Research Data Management

Make informed choices for research data. RDM, policy, practical guidelines, software and tools at VU Amsterdam. FAIR data, archiving, storage, publication

Data Cleaning

The process of detecting and correcting (or removing) corrupt or inaccurate information or records, is called data cleaning. In essence, it refers to identifying incomplete, incorrect, inaccurate or irrelevant parts of the data and then replacing, modifying, or deleting this data (Wikipedia). Depending on the type of analysis that is done, different pieces of software can be used to do this data cleaning. More often than not, the same software can also be used to perform the analysis. Licensed software may sometimes also be installed on personal computers or laptops.

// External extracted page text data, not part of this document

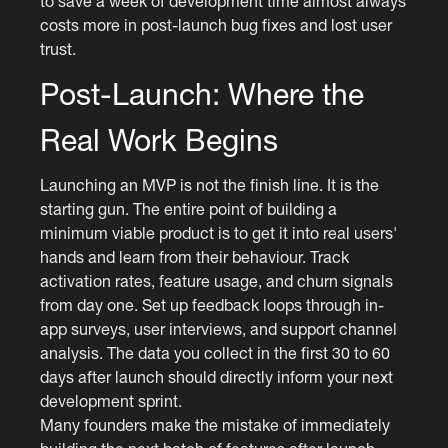
to save a week of development time almost always
costs more in post-launch bug fixes and lost user
trust.
Post-Launch: Where the
Real Work Begins
Launching an MVP is not the finish line. It is the
starting gun. The entire point of building a
minimum viable product is to get it into real users'
hands and learn from their behaviour. Track
activation rates, feature usage, and churn signals
from day one. Set up feedback loops through in-
app surveys, user interviews, and support channel
analysis. The data you collect in the first 30 to 60
days after launch should directly inform your next
development sprint.
Many founders make the mistake of immediately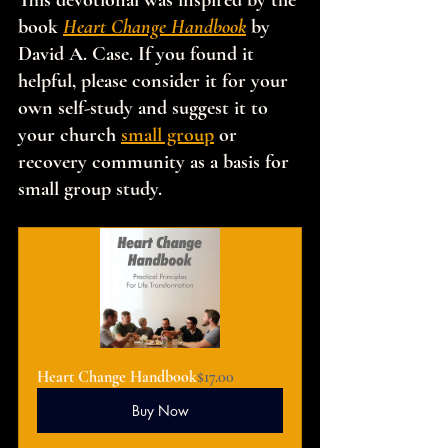
This devotional was inspired by the 
book 
Heart Change Handbook
 by 
David A. Case. If you found it 
helpful, please consider it for your 
own self-study and suggest it to 
your church 
small group
 or 
recovery community as a basis for 
small group study.
Heart Change Handbook
$17.00
Buy Now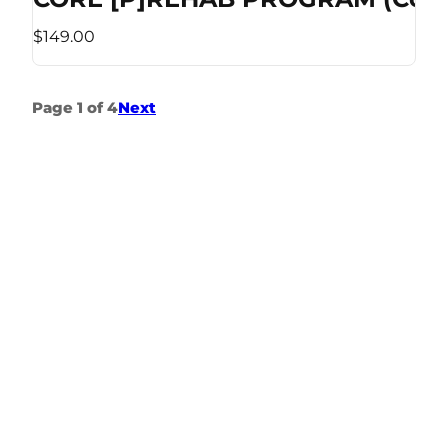
$149.00
Page 1 of 4
Next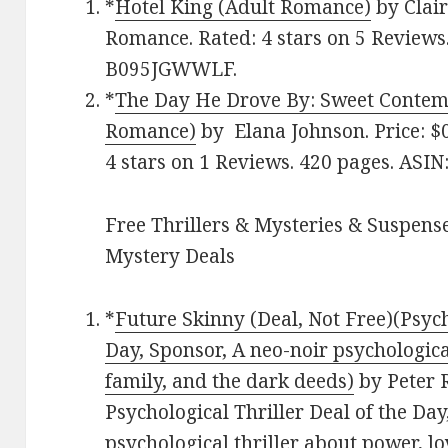
*
Hotel King (Adult Romance)
by Clair
Romance. Rated: 4 stars on 5 Reviews.
B095JGWWLF.
*
The Day He Drove By: Sweet Conte
Romance)
by Elana Johnson. Price: $
4 stars on 1 Reviews. 420 pages. AS
Free Thrillers & Mysteries & Suspense
Mystery Deals
*
Future Skinny (Deal, Not Free)(Psych
Day, Sponsor, A neo-noir psychological
family, and the dark deeds)
by Peter R
Psychological Thriller Deal of the Day
psychological thriller about power, lo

Software especially designed to clean re-used data is OpenRefine. It cleans starting and trailing blank spaces in cell field, clusters values based on similarities (e.g. in free text fields: Alphen a/d Rhijn, alfen ad rijn, etc. can be easily clustered), normalise data fields into one standard, etc. See below for several tutorials.

In some cases, researchers write their own scripts (in programming languages such as Python, R or SQL) to clean data, in which case the process must be documented. Researchers should include their scripts when they archive the datasets to allow for replication and verification.

Extra background information:

For every step of your data cleaning, good documentation and clarifying the data provenance is necessary.